» ASSIGNMENT
What is needed here is every line of the records that includes "évolution".

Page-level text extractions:

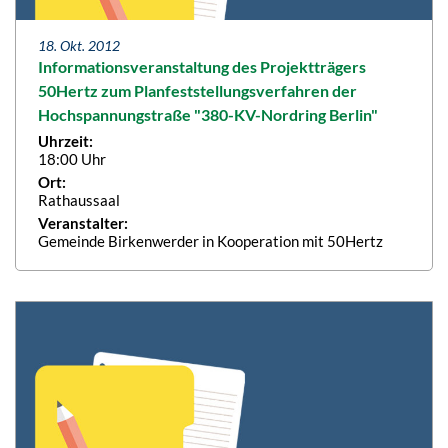
18. Okt. 2012
Informationsveranstaltung des Projektträgers
50Hertz zum Planfeststellungsverfahren der
Hochspannungstraße "380-KV-Nordring Berlin"
Uhrzeit:
18:00 Uhr
Ort:
Rathaussaal
Veranstalter:
Gemeinde Birkenwerder in Kooperation mit 50Hertz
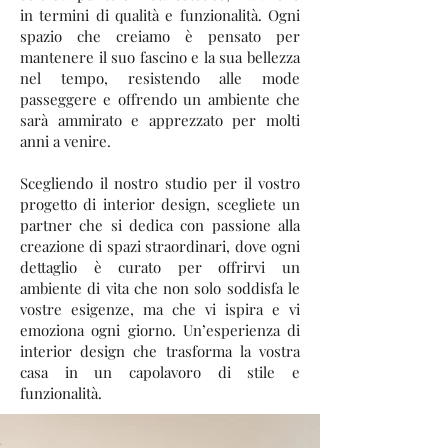
in termini di qualità e funzionalità. Ogni
spazio che creiamo è pensato per
mantenere il suo fascino e la sua bellezza
nel tempo, resistendo alle mode
passeggere e offrendo un ambiente che
sarà ammirato e apprezzato per molti
anni a venire.
Scegliendo il nostro studio per il vostro
progetto di interior design, scegliete un
partner che si dedica con passione alla
creazione di spazi straordinari, dove ogni
dettaglio è curato per offrirvi un
ambiente di vita che non solo soddisfa le
vostre esigenze, ma che vi ispira e vi
emoziona ogni giorno. Un’esperienza di
interior design che trasforma la vostra
casa in un capolavoro di stile e
funzionalità.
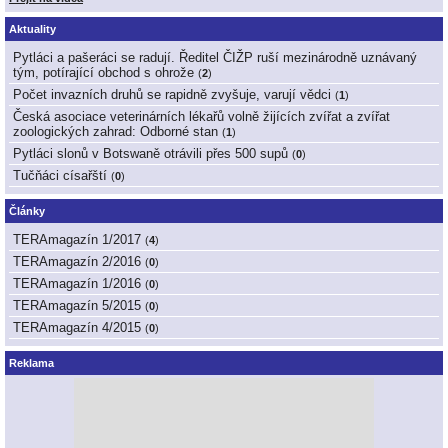
Aktuality
Pytláci a pašeráci se radují. Ředitel ČIŽP ruší mezinárodně uznávaný
tým, potírající obchod s ohrože
(
2
)
Počet invazních druhů se rapidně zvyšuje, varují vědci
(
1
)
Česká asociace veterinárních lékařů volně žijících zvířat a zvířat
zoologických zahrad: Odborné stan
(
1
)
Pytláci slonů v Botswaně otrávili přes 500 supů
(
0
)
Tučňáci císařští
(
0
)
Články
TERAmagazín 1/2017
(
4
)
TERAmagazín 2/2016
(
0
)
TERAmagazín 1/2016
(
0
)
TERAmagazín 5/2015
(
0
)
TERAmagazín 4/2015
(
0
)
Reklama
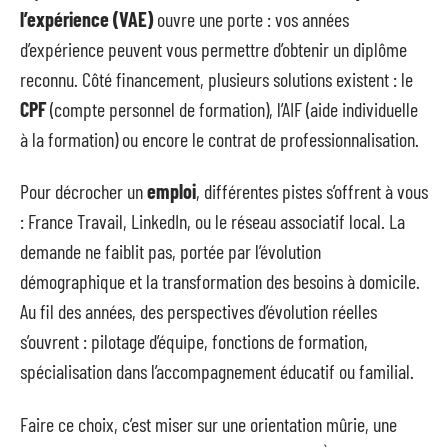
l’expérience (VAE)
ouvre une porte : vos années
d’expérience peuvent vous permettre d’obtenir un diplôme
reconnu. Côté financement, plusieurs solutions existent : le
CPF
(compte personnel de formation), l’AIF (aide individuelle
à la formation) ou encore le contrat de professionnalisation.
Pour décrocher un
emploi
, différentes pistes s’offrent à vous
: France Travail, LinkedIn, ou le réseau associatif local. La
demande ne faiblit pas, portée par l’évolution
démographique et la transformation des besoins à domicile.
Au fil des années, des perspectives d’évolution réelles
s’ouvrent : pilotage d’équipe, fonctions de formation,
spécialisation dans l’accompagnement éducatif ou familial.
Faire ce choix, c’est miser sur une orientation mûrie, une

» COMPLETED TASK
demande ne faiblit pas, portée par l’évolution
Au fil des années, des perspectives d’évolution réelles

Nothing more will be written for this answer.